**Exercise objective:**
Return the records below exactly; pictures stay out.

**Saved data entries:**
╭──
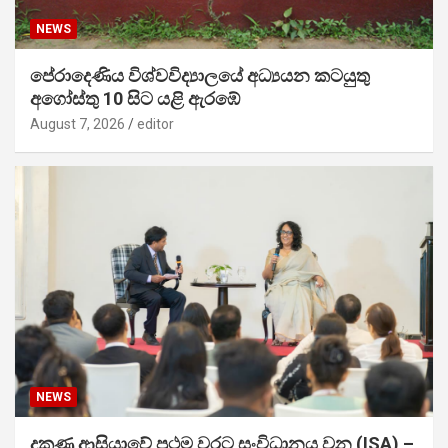
NEWS
පේරාදෙණිය විශ්වවිද්‍යාලයේ අධ්‍යයන කටයුතු
අගෝස්තු 10 සිට යළි ඇරඹේ
August 7, 2026
editor
NEWS
දකුණු ආසියාවේ ප්‍රථම වරට සංවිධානය වන (ISA) –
╰──
**Solved exercise:**
NEWS
පේරාදෙණිය විශ්වවිද්‍යාලයේ අධ්‍යයන කටයුතු
අගෝස්තු 10 සිට යළි ඇරඹේ
August 7, 2026
editor
NEWS
දකුණු ආසියාවේ ප්‍රථම වරට සංවිධානය වන (ISA) –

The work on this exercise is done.